AI does not (yet) beat humans in new mathematical problems: the results of the “First Proof” test

AI does not (yet) beat humans in new mathematical problems: the results of the “First Proof” test

Artificial intelligence has been beaten by humans in solving 10 complicated mathematical problems within the “First Proof” project. The project was born from this question: can AI replace mathematicians? To try to answer, a group of researchers from several European and US universities created the project “First Proof”, which means “first demonstration”. The objective of this project is to evaluate the AI capabilities in solving complex mathematical problems, the proof of which has never been published before.

The First Proof team, which had already organized a first less “official” test in February, submitted 10 new problems of extremely advanced mathematics to four different AI models. The responses were then rated by experts of the sector, just like for a normal review of scientific research. The results, published on the First Proof website on June 10, show that, so far, theTO THE it is still far from the level of the best human researchers. The best performing system, created by the University of Zurich, managed to demonstrate only 6 questions out of 10. The worst, that of Princeton University, demonstrated only 2.

How the test was structured and what its purpose is

Evaluating the actual mathematical capabilities of AI is not easy. One of the main problems is that models are trained on huge amounts of texts, scientific articles and material available online. If a question it’s too much similar to something already present in the training data, the risk is that the system will simply be able to solve it proposing a solution already present in the data on which it was trained, appearing more capable than it is.

To really test its capabilities, the “First Proof” team asked researchers from around the world to submit problemsquestions and theorems that they had resolved during their research, but which Not they still had published neither in scientific articles nor online. Among all the proposals, ten were selected, belonging to different branches of mathematics, from geometry toalgebra until chance.

AI systems have had to address these problems completely autonomously, without human assistance. The solutions were then examined by a group of about thirty mathematicians, following a process similar to that used in review of articles scientific.

Four different AIs were tested and ETH Zurich won

Four AI models took part in the challenge. The only large company directly present was OpenAI with ChatGPT 5.5 Pro. The other three systems were developed by research groups fromUniversity of California of Los Angeles (UCLA), of Princeton University of New Jersey and the Federal Polytechnic (ETH) of Zurich.

All three universities have developed so-called “harness”, i.e.
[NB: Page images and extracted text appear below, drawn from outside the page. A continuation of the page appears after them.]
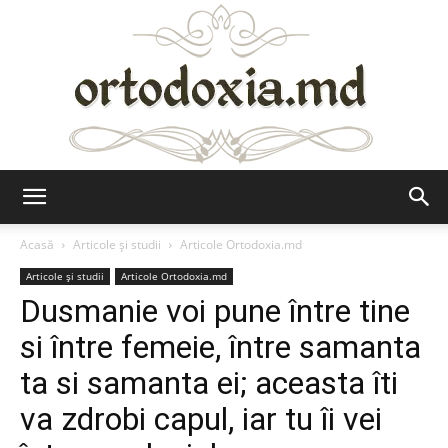
Ortodoxia.md
Acasă
Articole şi studii
Articole Ortodoxia.md
Articole şi studii
Articole Ortodoxia.md
Dusmanie voi pune între tine
si între femeie, între samanta
ta si samanta ei; aceasta îti
va zdrobi capul, iar tu îi vei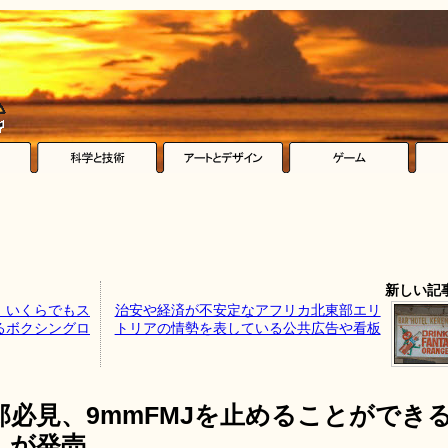
新しい記
、いくらでもス
治安や経済が不安定なアフリカ北東部エリ
るボクシングロ
トリアの情勢を表している公共広告や看板
必見、9mmFMJを止めることができ
」が発売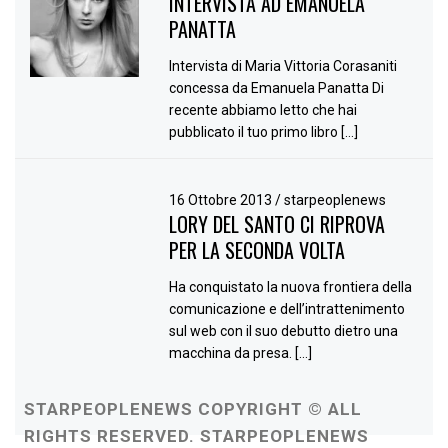
INTERVISTA AD EMANUELA
PANATTA
Intervista di Maria Vittoria Corasaniti
concessa da Emanuela Panatta Di
recente abbiamo letto che hai
pubblicato il tuo primo libro […]
16 Ottobre 2013
/
starpeoplenews
LORY DEL SANTO CI RIPROVA
PER LA SECONDA VOLTA
Ha conquistato la nuova frontiera della
comunicazione e dell’intrattenimento
sul web con il suo debutto dietro una
macchina da presa. […]
STARPEOPLENEWS COPYRIGHT © ALL
RIGHTS RESERVED. STARPEOPLENEWS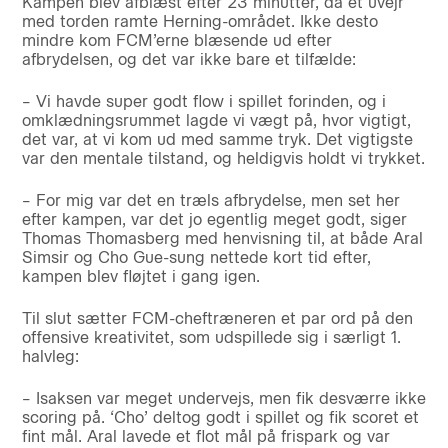
Kampen blev afblæst efter 23 minutter, da et uvejr
med torden ramte Herning-området. Ikke desto
mindre kom FCM’erne blæsende ud efter
afbrydelsen, og det var ikke bare et tilfælde:
– Vi havde super godt flow i spillet forinden, og i
omklædningsrummet lagde vi vægt på, hvor vigtigt,
det var, at vi kom ud med samme tryk. Det vigtigste
var den mentale tilstand, og heldigvis holdt vi trykket.
– For mig var det en træls afbrydelse, men set her
efter kampen, var det jo egentlig meget godt, siger
Thomas Thomasberg med henvisning til, at både Aral
Simsir og Cho Gue-sung nettede kort tid efter,
kampen blev fløjtet i gang igen.
Til slut sætter FCM-cheftræneren et par ord på den
offensive kreativitet, som udspillede sig i særligt 1.
halvleg:
– Isaksen var meget undervejs, men fik desværre ikke
scoring på. ‘Cho’ deltog godt i spillet og fik scoret et
fint mål. Aral lavede et flot mål på frispark og var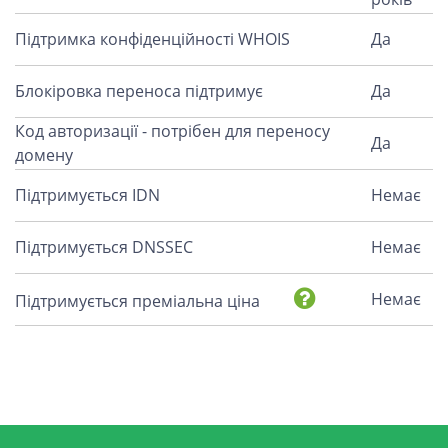
Підтримка конфіденційності WHOIS
Да
Блокіровка переноса підтримує
Да
Код авторизації - потрібен для переносу
Да
домену
Підтримується IDN
Немає
Підтримується DNSSEC
Немає
Немає
Підтримується преміальна ціна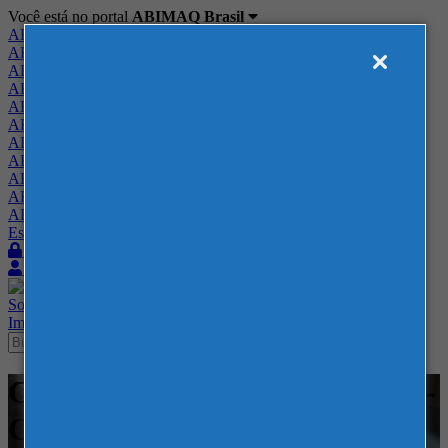
Você está no portal
ABIMAQ Brasil
ABIMAQ Brasil
ABIMAQ Minas Gerais
ABIMAQ Norte-Nordeste
ABIMAQ Paraná
ABIMAQ Piracicaba
ABIMAQ Ribeirão Preto
ABIMAQ Rio de Janeiro
ABIMAQ Rio Grande do Sul
ABIMAQ Santa Catarina
ABIMAQ São Paulo
ABIMAQ Vale do Paraíba
Escritório de Relações Governamentais
Login
Quero me associar
Sobre
Nossos Serviços
Agenda
Feiras
Cursos
Academia
Blog
Imprensa
Contato
Cursos - EXPOMINAS - BH - -
Contábil / Fiscal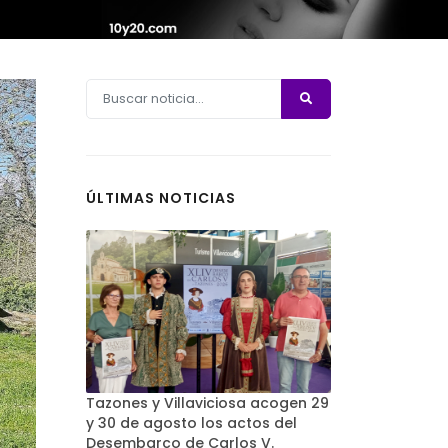
ÚLTIMAS NOTICIAS
Tazones y Villaviciosa acogen 29
y 30 de agosto los actos del
Desembarco de Carlos V.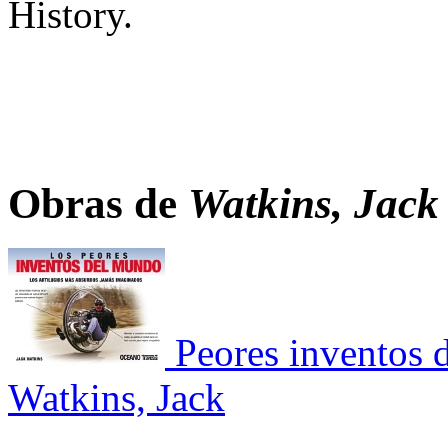
History.
Obras de
Watkins, Jack
Peores inventos 
Watkins, Jack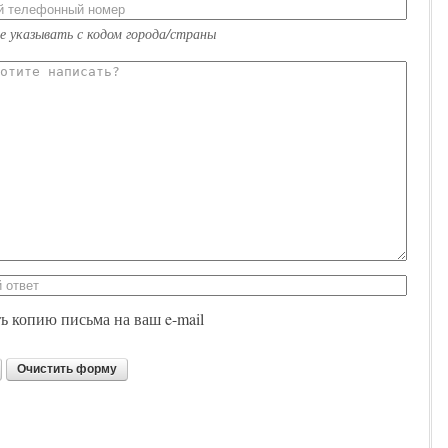
е указывать с кодом города/страны
 копию письма на ваш e-mail
Очистить форму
AI systems in which a model (e.g. ChatGPT) produces a solution and other models (e.g. Gemini and Claude) the they checkthey criticize it and improve it through a series of subsequent steps. The winning system from ETH Zurich worked exactly like this: ChatGPT generated a possible proof, which was then verified and improved with the contribution of Gemini and Claude.

As we said, the ETH Zurich harness was the best, solving and proving correctly 6 out of 10 problems. In second place was the UCLA team, followed by ChatGPT 5.5 Pro. Last was the Princeton system, which, with a harness based mainly on Gemini 3.1 Pro, managed to demonstrate only two questions.

All this, however, was not without costs. The systems created by the three universities, precisely because of their continuous verification mechanisms, were incredibly expensive. The ETH model has come to consume 950 dollars in an attempt to resolve a single problemwithout success. For comparison, ChatGPT 5.5 Pro used alone only required $144 to tackle the entire set of ten problems.

Image
One of the 10 “First Proof” test problems. This geometry question has not been solved by any AI and the proof attempts have cost a total of more than 1100 dollars.

Because AI still can’t replace mathematicians

After the competition, the First Proof team tried to understand why some of the proposed problems remained unsolved. The main conclusion is that these questions required ideas or strategies very different from those present in the existing mathematical literature. According to Johannes Schmitt, a member of the ETH Zurich team, AI often lacked “a critical and unexpected idea”, that creative step necessary to complete the reasoning and arrive at the proof.

Another limitation that emerged concerns the way in which the models construct the proofs. AIs tended to develop with great precision the more procedural parts e mechanicalthose considered most boring by humans, but, in steps more conceptually complex they tended to be a lot less rigorous. In some cases they took for granted results that would require demonstration, without providing any justification. In others they cited articles that did not actually contain the mentioned result.

This does not mean that artificial intelligence is useless for mathematical research. On the contrary, the test shows that it can already be a useful tool for verify steps and be supported in demonstrations. The First Proof team will begin preparing a new edition of the test, scheduled for October 2026. According to the organizers, the next versions of the test could help to better understand in which contexts artificial intelligence can become truly useful to mathematicians, from verifying proofs to finding new strategies to tackle problems that are still open.